Recall that White Houses officials and USDA Secretary Rollins initially signaled $12-$13 billion in farmer aid. The announcement was anticipated after the government shutdown ended. It was believed that producers of all crops hurting would get help. One ag industry contact said, “USDA should do all it can do because there is lots of stress in farm country, if not panic. USDA should make sure farmers are happy with how they do the aid program. That’s the key. Don’t whiff.”
CCC funding stretched? What few people do not know is that even though Congress reimbursed USDA’s Commodity Credit Corporation (CCC) back to its $30 billion borrowing authority, the One Big Beautiful Bill (OB3) Act will stretch CCC funding ahead as some big 2025 crop farm program payments are expected in the fall of 2026 (farmdoc estimates below).

If FSA sends a payment check, it almost always comes from the CCC.
The CCC finances:
• ARC/PLC
• DMC
• MAL/LDP
• CRP
• LIP/LFP/ELAP/TAP
• ECP
• ERP / WHIP / QLA / special disaster aid
• Pandemic & trade-war payments (historically MFP, CFAP)
• Export credit & food-aid purchases
If funding were no problem and Congress becomes involved, a total aid level needed is $40 billion or more. That will not likely be the result of an eventual combined Trump administration/congressional aid package, but it shows the significant cash flow and debt payment needs of the U.S. ag sector among many producers.
Farmers, many who strongly backed Donald Trump in previous elections, have faced severe financial pressure as overseas demand for U.S. crops has weakened for many commodities and a revised farmer safety net will not come into play until the fall of 2026. Meanwhile President Trump’s sweeping trade disputes have further strained producers, particularly after China initially halted U.S. soybean purchases in retaliation to Trump tariffs placed on Beijing.
A temporary trade cease-fire between Trump and Chinese President Xi Jinping has led Beijing to resume buying American soybeans, with more purchases expected.
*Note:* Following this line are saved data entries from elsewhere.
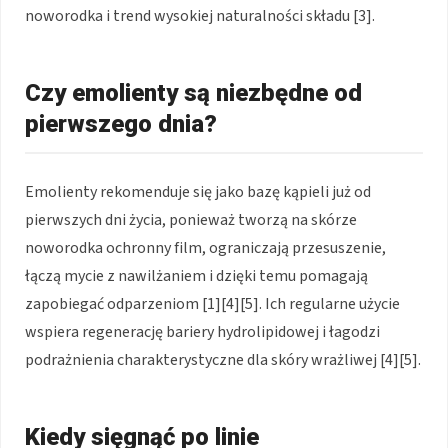
noworodka i trend wysokiej naturalności składu [3].
Czy emolienty są niezbędne od
pierwszego dnia?
Emolienty rekomenduje się jako bazę kąpieli już od
pierwszych dni życia, ponieważ tworzą na skórze
noworodka ochronny film, ograniczają przesuszenie,
łączą mycie z nawilżaniem i dzięki temu pomagają
zapobiegać odparzeniom [1][4][5]. Ich regularne użycie
wspiera regenerację bariery hydrolipidowej i łagodzi
podrażnienia charakterystyczne dla skóry wrażliwej [4][5].
Kiedy sięgnąć po linie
China has secured at least 20 cargoes of U.S. soybeans, pushing seasonal purchases above 2 million tons.
Despite the improvement in soybean shipments, Rollins said federal relief remains warranted, especially for crop producers who have endured years of tight margins. Many farmers now have significant debt repayments ahead.
Rollins said the administration intends to provide some measure of financial help as farmers prepare next year’s planting decisions, even if the program cannot fully offset recent losses.
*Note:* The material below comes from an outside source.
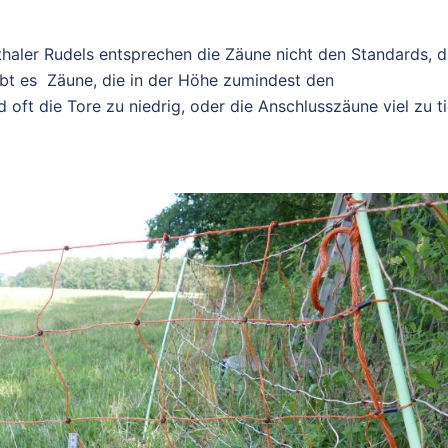
haler Rudels entsprechen die Zäune nicht den Standards, d
ibt es Zäune, die in der Höhe zumindest den
oft die Tore zu niedrig, oder die Anschlusszäune viel zu ti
An ongoing debate within the administration is what to label the aid: trade mitigation focusing on China’s prior boycott, or an overall farmer aid package as a bridge to help farmers into 2026 planting and other needs, perhaps based on a modified Emergency Commodity Assistance Program (ECAP) aid program Congress approved Dec. 21, 2024 (link), which Congress funded at $10 billion. A separate around $20 billion ag disaster aid program was also approved.
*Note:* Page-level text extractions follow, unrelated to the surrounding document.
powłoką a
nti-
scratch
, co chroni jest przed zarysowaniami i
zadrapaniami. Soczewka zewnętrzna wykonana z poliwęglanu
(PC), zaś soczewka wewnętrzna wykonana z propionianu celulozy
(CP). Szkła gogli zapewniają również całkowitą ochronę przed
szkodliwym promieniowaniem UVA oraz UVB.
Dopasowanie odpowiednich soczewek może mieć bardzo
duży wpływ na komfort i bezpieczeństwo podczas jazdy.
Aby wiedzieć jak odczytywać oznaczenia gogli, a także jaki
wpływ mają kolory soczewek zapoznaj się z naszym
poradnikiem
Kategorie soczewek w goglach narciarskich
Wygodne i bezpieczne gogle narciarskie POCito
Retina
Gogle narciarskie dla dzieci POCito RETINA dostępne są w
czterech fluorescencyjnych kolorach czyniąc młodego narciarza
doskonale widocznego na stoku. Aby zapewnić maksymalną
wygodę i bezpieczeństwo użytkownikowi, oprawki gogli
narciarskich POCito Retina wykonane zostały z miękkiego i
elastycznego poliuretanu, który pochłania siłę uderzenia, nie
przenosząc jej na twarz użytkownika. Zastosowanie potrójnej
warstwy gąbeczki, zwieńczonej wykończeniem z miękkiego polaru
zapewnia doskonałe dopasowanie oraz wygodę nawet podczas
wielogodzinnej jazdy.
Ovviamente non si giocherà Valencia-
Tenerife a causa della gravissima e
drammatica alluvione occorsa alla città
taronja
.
U.S. farmers have been saddled this year with record harvests and lost billions of dollars in soybean sales to China when the nation turned to South American suppliers this fall during stalled trade talks. China also turned away from U.S. sorghum, cotton and beef and pork after being a good customer for years.
“There’s no doubt that the farm economy for a lot of reasons is really, really struggling right now,” Rollins said on NewsNation on Wednesday, adding that resumed soybean purchases from China and other agricultural trade deals have improved conditions. “We’ll soon be announcing a potential bridge payment for those who are still facing losses,” Rollins said.
USDA Deputy Secretary Stephen Vaden told reporters in a call on Monday that the agency is in the process of calculating how recent trade deals with countries including Pakistan and Japan could affect the farmer payments.
During Trump’s first term, he paid farmers about $28 billion over two years via the first trade war with China ($12 billion and then $16 billion).